Page layout parsing data
++++++++++++++++++++

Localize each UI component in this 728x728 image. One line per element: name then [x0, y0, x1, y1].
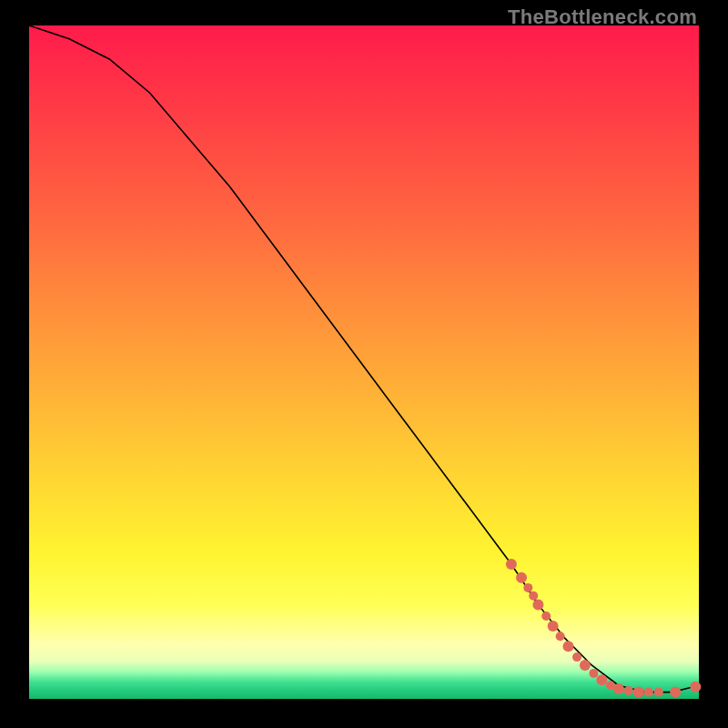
chart-overlay: [29, 25, 699, 699]
data-point: [654, 688, 663, 697]
data-point: [506, 559, 517, 570]
data-point: [644, 688, 653, 697]
data-point: [523, 583, 532, 592]
data-point: [624, 686, 633, 695]
chart-frame: TheBottleneck.com: [0, 0, 728, 728]
data-point: [633, 687, 644, 698]
bottleneck-curve: [29, 25, 699, 693]
data-point: [690, 682, 701, 693]
data-point: [572, 652, 581, 662]
marker-group: [506, 559, 701, 698]
data-point: [541, 612, 551, 621]
data-point: [556, 632, 565, 641]
data-point: [516, 572, 527, 583]
data-point: [613, 683, 624, 694]
data-point: [580, 660, 591, 671]
data-point: [548, 621, 559, 632]
data-point: [596, 674, 607, 685]
data-point: [532, 599, 543, 610]
data-point: [529, 592, 538, 601]
data-point: [670, 687, 681, 698]
data-point: [563, 641, 574, 652]
data-point: [589, 669, 598, 678]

++++++++++++++++++++

In your copy, repeat the records above exactly and include no images.

Localize each UI component in this 728x728 image. One line per element: name then [x0, y0, x1, y1].
chart-overlay: [29, 25, 699, 699]
data-point: [654, 688, 663, 697]
data-point: [506, 559, 517, 570]
data-point: [644, 688, 653, 697]
data-point: [523, 583, 532, 592]
data-point: [624, 686, 633, 695]
chart-frame: TheBottleneck.com: [0, 0, 728, 728]
data-point: [633, 687, 644, 698]
bottleneck-curve: [29, 25, 699, 693]
data-point: [690, 682, 701, 693]
data-point: [572, 652, 581, 662]
marker-group: [506, 559, 701, 698]
data-point: [541, 612, 551, 621]
data-point: [556, 632, 565, 641]
data-point: [516, 572, 527, 583]
data-point: [613, 683, 624, 694]
data-point: [580, 660, 591, 671]
data-point: [548, 621, 559, 632]
data-point: [596, 674, 607, 685]
data-point: [532, 599, 543, 610]
data-point: [529, 592, 538, 601]
data-point: [670, 687, 681, 698]
data-point: [563, 641, 574, 652]
data-point: [589, 669, 598, 678]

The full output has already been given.